6.3 Artificial Intelligence


AI

A branch of CS that involves creating systems that can perform tasks alone that would normally require human intelligence to complete. The goal is to stimulate intelligent behaviour in machines.

Machine Learning (ML) is a subset of AI that focuses on giving the machine the ability to learn and improve from data without being programmed to do so.

There are 3 different types of AI:

  1. Weak AI - designed to perform a specific task

  2. Strong AI - designed to perform any intellectual task that a human can do

  3. Superintelligence - hypothetical AI that would surpass human intelligence in all areas


Characteristics

AI systems must be able to collect data and rules.

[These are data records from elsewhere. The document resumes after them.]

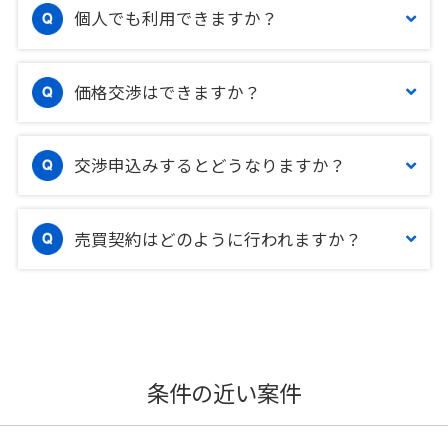
個人でも利用できますか？
価格交渉はできますか？
交渉申込みするとどうなりますか？
売買契約はどのように行われますか？
条件の近い案件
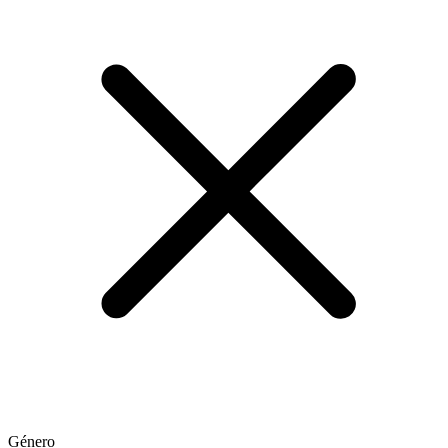
Género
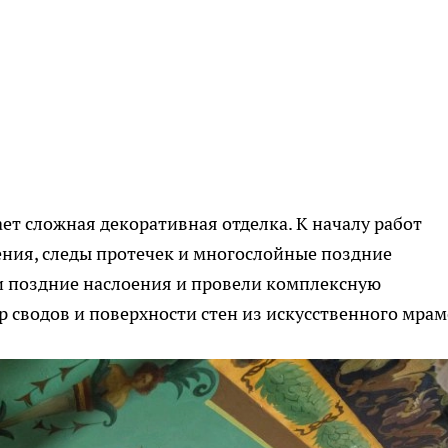
ет сложная декоративная отделка. К началу работ
ния, следы протечек и многослойные поздние
 поздние наслоения и провели комплексную
р сводов и поверхности стен из искусственного мрам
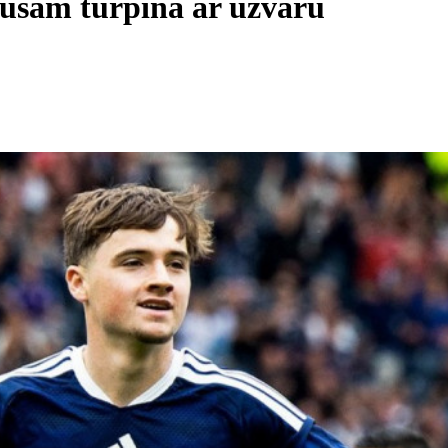
ausam turpina ar uzvaru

The data that they collect is processed using algorithms that enable the system to make decisions and predictions.

They must have the ability to reason so that logic can be used to evaluate information and make decisions based on it.

Lastly, they must be able to adapt and learn and can therefore change its rules and acquire more data over time.

With those in place, the AI system can adapt over time, learn from its past mistakes and improve over time adjusting its behaviour and logic.


Components

There are two main types of AI systems:

  1. Expert system

  2. Machine learning (ML)

Expert systems have a knowledge base to generate rules to solve problems. They have a rule base which is a set of rules that is used to apply the knowledge in the knowledge base to specific problems. They have a knowledge base and an interface for users to interact with the system.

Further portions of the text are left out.